>>>>

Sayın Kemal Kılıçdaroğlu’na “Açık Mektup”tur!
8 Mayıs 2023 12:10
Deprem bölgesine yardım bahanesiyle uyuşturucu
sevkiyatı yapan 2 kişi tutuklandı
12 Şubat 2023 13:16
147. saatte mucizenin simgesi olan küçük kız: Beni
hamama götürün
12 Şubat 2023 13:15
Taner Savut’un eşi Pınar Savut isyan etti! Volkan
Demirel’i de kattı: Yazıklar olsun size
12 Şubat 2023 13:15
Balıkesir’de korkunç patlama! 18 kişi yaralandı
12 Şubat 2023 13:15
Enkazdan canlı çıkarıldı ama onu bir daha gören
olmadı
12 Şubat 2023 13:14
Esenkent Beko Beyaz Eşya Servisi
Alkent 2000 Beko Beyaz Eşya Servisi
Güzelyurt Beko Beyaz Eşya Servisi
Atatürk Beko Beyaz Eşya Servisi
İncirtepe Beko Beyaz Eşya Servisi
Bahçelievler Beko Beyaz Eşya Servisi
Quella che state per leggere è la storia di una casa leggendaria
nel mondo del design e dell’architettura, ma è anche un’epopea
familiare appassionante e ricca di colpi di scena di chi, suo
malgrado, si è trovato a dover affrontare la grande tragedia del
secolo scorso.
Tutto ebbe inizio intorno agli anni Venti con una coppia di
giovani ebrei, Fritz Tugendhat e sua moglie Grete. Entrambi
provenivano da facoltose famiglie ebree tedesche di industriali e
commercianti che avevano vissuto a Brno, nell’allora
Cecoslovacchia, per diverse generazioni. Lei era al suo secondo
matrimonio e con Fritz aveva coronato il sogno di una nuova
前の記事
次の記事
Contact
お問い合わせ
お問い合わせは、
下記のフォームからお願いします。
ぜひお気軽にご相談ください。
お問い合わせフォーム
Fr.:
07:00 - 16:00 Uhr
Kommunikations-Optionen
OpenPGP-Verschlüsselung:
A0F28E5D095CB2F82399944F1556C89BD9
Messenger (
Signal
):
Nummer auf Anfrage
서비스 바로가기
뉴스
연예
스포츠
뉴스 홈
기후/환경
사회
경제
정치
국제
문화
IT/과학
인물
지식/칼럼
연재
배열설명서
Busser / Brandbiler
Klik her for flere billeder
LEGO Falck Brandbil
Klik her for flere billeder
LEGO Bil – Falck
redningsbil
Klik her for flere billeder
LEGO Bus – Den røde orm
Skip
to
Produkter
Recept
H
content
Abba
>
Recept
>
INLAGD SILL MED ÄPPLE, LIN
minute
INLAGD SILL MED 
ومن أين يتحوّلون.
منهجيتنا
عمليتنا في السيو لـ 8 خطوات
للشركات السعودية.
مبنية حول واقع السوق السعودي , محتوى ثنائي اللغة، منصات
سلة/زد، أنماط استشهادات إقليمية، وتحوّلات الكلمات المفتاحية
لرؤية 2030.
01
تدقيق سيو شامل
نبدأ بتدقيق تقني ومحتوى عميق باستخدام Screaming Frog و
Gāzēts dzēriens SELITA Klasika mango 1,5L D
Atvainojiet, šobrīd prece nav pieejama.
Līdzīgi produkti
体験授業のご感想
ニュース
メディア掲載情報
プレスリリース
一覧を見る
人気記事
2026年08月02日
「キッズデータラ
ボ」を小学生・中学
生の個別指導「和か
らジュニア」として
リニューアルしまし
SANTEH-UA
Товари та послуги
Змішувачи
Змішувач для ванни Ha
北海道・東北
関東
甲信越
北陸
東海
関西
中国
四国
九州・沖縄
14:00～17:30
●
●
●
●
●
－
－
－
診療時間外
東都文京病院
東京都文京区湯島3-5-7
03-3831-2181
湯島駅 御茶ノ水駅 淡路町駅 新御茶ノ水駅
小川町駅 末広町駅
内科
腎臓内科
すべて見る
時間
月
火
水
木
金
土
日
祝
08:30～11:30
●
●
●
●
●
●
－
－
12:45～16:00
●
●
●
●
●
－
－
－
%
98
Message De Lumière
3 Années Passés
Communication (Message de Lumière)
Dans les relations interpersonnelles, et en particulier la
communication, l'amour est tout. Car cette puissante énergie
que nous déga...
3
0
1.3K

<<<<

▶ _Exercise instructions_
From the records above, give again exactly the lines running from the line with "Kommunikations-Optionen" to the line with "عمليتنا في السيو لـ 8 خطوات", inclusive.

▶ _Result for this task_
Kommunikations-Optionen
OpenPGP-Verschlüsselung:
A0F28E5D095CB2F82399944F1556C89BD9
Messenger (
Signal
):
Nummer auf Anfrage
서비스 바로가기
뉴스
연예
스포츠
뉴스 홈
기후/환경
사회
경제
정치
국제
문화
IT/과학
인물
지식/칼럼
연재
배열설명서
Busser / Brandbiler
Klik her for flere billeder
LEGO Falck Brandbil
Klik her for flere billeder
LEGO Bil – Falck
redningsbil
Klik her for flere billeder
LEGO Bus – Den røde orm
Skip
to
Produkter
Recept
H
content
Abba
>
Recept
>
INLAGD SILL MED ÄPPLE, LIN
minute
INLAGD SILL MED 
ومن أين يتحوّلون.
منهجيتنا
عمليتنا في السيو لـ 8 خطوات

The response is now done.